-- Opening Marker --
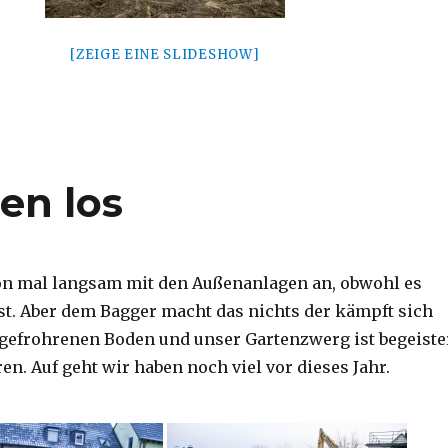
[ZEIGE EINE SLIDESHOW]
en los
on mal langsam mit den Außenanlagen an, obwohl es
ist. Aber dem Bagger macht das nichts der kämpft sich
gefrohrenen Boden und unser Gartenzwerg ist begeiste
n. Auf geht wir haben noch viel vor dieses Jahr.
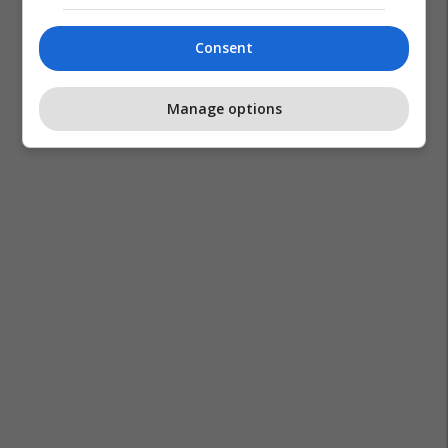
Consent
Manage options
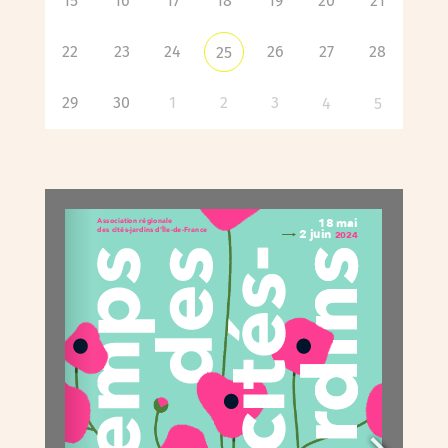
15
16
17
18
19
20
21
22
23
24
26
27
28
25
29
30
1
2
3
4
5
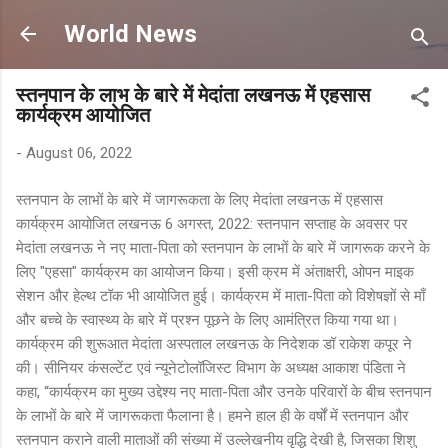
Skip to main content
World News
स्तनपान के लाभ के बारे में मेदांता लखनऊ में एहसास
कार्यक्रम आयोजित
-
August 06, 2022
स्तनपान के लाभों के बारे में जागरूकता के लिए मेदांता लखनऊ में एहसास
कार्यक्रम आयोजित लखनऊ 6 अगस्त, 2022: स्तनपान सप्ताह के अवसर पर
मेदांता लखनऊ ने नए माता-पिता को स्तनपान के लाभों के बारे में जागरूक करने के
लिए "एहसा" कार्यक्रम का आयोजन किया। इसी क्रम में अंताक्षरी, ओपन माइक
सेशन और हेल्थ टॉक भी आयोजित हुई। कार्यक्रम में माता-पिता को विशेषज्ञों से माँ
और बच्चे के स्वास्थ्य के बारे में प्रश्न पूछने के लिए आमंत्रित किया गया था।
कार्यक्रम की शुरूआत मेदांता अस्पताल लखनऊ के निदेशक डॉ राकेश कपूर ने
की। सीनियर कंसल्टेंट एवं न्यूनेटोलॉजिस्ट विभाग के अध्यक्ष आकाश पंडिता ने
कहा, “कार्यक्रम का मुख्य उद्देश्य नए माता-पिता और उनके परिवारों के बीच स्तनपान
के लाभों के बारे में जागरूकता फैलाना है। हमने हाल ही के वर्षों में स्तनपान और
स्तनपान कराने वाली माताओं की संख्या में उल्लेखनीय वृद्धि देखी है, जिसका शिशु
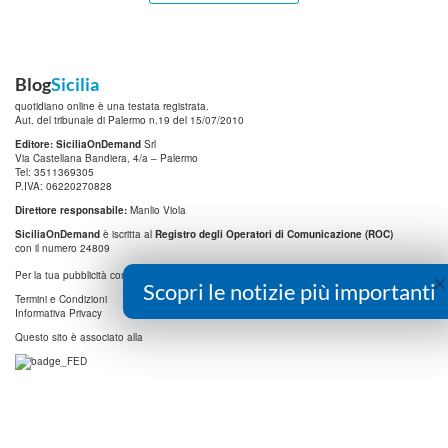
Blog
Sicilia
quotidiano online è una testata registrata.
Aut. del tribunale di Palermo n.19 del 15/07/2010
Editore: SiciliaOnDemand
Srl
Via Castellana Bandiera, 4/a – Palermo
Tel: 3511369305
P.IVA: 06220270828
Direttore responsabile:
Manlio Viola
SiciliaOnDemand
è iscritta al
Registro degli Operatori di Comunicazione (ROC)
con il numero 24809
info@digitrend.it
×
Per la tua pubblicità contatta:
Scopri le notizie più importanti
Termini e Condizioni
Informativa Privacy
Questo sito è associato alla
-- Closing Marker --
-- Opening Marker --
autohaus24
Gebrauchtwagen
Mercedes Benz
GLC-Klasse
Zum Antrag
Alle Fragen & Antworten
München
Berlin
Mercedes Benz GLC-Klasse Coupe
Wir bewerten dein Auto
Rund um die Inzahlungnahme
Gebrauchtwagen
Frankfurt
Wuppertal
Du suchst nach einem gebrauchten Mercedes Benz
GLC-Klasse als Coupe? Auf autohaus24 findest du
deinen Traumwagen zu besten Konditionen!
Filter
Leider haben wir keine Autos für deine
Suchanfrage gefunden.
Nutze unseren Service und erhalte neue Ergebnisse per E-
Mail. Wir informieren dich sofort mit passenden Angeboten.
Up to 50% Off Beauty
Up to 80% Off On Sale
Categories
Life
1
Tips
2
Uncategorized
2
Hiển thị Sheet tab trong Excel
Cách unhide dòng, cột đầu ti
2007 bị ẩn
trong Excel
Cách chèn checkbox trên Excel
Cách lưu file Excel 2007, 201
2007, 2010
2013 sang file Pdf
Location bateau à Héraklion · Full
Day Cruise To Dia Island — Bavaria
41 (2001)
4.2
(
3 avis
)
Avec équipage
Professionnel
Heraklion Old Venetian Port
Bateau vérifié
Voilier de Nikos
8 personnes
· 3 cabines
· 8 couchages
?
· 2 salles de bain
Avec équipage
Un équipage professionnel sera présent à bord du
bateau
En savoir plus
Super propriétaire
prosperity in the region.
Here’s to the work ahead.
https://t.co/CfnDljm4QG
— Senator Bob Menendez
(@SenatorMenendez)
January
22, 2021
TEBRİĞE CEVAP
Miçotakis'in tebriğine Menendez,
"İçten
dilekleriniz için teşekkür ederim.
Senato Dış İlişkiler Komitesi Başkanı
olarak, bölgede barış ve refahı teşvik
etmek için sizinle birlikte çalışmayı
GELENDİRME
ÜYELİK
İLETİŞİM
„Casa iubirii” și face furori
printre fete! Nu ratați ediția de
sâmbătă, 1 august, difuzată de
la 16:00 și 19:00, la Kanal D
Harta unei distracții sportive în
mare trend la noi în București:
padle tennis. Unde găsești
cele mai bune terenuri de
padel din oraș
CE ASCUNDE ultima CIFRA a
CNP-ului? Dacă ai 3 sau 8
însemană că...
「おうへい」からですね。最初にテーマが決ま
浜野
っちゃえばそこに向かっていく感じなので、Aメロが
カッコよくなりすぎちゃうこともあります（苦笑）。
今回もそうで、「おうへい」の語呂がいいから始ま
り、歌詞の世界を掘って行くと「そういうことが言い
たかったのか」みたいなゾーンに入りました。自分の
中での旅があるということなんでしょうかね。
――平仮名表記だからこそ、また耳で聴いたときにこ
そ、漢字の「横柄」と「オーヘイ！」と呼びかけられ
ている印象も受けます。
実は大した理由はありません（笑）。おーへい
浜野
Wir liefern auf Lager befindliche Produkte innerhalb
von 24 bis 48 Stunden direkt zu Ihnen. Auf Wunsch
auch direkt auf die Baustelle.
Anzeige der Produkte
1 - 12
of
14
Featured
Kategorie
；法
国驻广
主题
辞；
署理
-- Closing Marker --
-- Opening Marker --
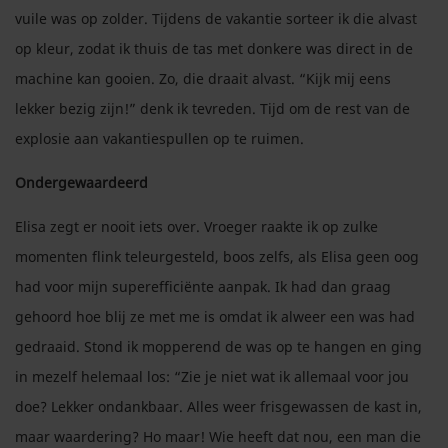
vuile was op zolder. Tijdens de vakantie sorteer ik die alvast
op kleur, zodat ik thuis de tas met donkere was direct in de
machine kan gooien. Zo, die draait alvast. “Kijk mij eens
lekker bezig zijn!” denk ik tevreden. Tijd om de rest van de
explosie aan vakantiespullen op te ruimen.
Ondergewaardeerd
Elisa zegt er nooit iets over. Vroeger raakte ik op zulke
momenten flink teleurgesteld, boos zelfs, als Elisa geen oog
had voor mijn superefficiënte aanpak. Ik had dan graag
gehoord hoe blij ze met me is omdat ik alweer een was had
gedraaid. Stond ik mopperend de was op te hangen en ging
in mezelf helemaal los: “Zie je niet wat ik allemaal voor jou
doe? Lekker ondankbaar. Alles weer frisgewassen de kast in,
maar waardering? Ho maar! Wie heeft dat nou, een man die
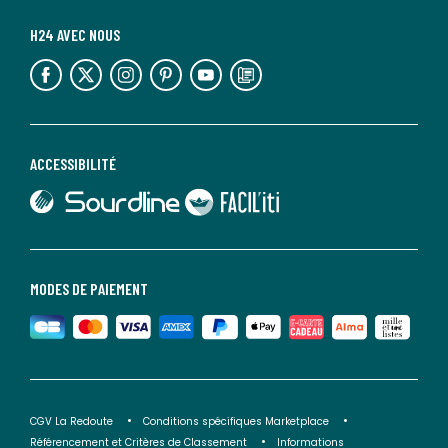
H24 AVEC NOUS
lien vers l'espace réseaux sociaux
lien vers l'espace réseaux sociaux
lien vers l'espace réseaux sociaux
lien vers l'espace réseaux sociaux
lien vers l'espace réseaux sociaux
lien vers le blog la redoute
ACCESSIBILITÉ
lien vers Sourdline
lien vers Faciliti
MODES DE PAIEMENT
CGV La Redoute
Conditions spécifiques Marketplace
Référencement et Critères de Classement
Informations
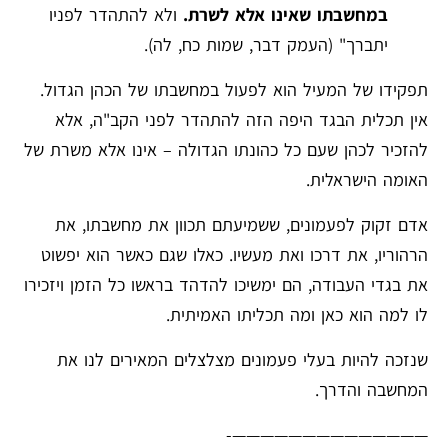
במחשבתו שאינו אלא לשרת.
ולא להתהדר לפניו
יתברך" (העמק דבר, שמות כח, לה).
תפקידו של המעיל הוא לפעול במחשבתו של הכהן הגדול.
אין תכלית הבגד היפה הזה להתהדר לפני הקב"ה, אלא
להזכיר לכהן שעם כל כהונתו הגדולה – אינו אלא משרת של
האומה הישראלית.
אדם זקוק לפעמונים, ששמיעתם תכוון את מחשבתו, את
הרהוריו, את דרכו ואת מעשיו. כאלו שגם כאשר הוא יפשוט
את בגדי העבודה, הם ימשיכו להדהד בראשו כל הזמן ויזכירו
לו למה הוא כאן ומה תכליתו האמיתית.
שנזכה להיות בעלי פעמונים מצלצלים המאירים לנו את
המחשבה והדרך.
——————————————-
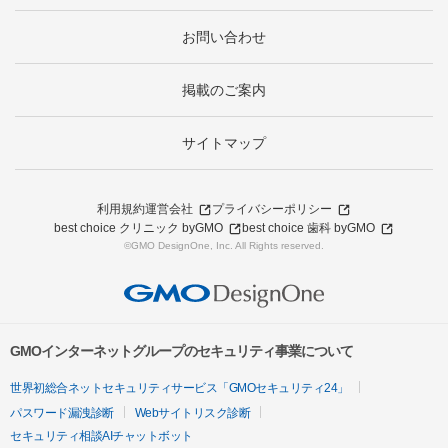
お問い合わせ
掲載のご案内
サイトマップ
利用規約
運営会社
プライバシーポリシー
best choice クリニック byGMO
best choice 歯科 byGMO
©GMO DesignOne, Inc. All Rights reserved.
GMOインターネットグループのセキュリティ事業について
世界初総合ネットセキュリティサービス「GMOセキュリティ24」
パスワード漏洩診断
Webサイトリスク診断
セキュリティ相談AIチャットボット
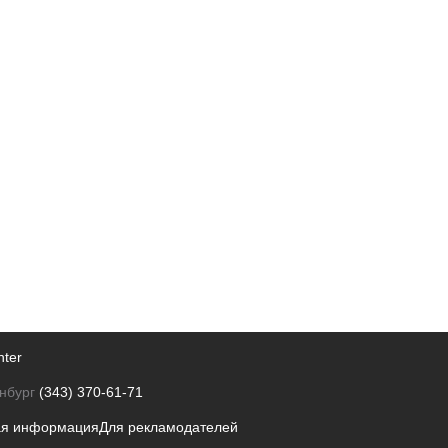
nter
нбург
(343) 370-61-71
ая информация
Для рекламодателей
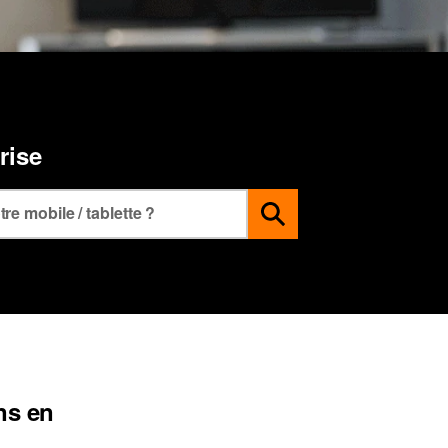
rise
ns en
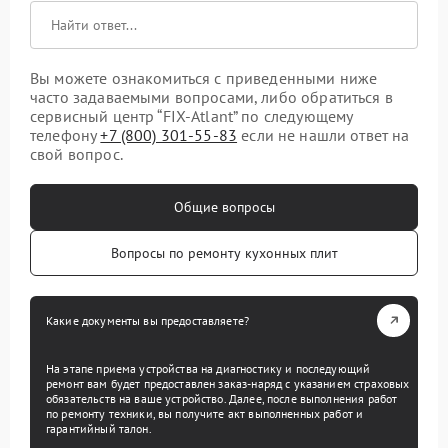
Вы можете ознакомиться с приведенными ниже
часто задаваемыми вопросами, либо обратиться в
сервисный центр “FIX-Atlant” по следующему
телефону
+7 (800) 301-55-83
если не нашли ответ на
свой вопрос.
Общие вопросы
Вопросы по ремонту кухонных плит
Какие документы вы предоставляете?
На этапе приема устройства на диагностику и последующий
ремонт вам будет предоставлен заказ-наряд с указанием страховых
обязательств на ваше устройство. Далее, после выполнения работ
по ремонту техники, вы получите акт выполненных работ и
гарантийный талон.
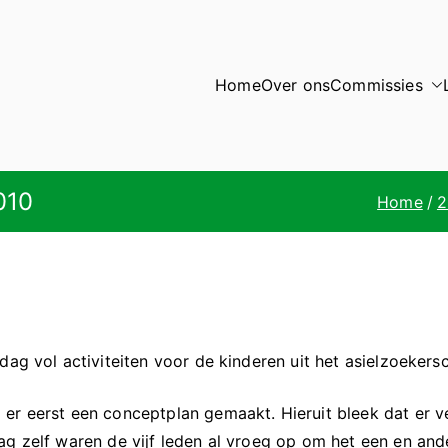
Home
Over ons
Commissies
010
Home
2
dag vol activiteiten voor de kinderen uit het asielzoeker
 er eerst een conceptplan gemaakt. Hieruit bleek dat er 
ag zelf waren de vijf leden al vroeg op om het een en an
-- Closing Marker --
◆ What is expected ◆
Write down again, exactly as given, only the lines above that fall from the line with "Rund um die Inzahlungnahme" to the line with "dilekleriniz için teşekkür ederim.", inclusive.

◆ Result of the task ◆
Rund um die Inzahlungnahme
Gebrauchtwagen
Frankfurt
Wuppertal
Du suchst nach einem gebrauchten Mercedes Benz
GLC-Klasse als Coupe? Auf autohaus24 findest du
deinen Traumwagen zu besten Konditionen!
Filter
Leider haben wir keine Autos für deine
Suchanfrage gefunden.
Nutze unseren Service und erhalte neue Ergebnisse per E-
Mail. Wir informieren dich sofort mit passenden Angeboten.
Up to 50% Off Beauty
Up to 80% Off On Sale
Categories
Life
1
Tips
2
Uncategorized
2
Hiển thị Sheet tab trong Excel
Cách unhide dòng, cột đầu ti
2007 bị ẩn
trong Excel
Cách chèn checkbox trên Excel
Cách lưu file Excel 2007, 201
2007, 2010
2013 sang file Pdf
Location bateau à Héraklion · Full
Day Cruise To Dia Island — Bavaria
41 (2001)
4.2
(
3 avis
)
Avec équipage
Professionnel
Heraklion Old Venetian Port
Bateau vérifié
Voilier de Nikos
8 personnes
· 3 cabines
· 8 couchages
?
· 2 salles de bain
Avec équipage
Un équipage professionnel sera présent à bord du
bateau
En savoir plus
Super propriétaire
prosperity in the region.
Here’s to the work ahead.
https://t.co/CfnDljm4QG
— Senator Bob Menendez
(@SenatorMenendez)
January
22, 2021
TEBRİĞE CEVAP
Miçotakis'in tebriğine Menendez,
"İçten
dilekleriniz için teşekkür ederim.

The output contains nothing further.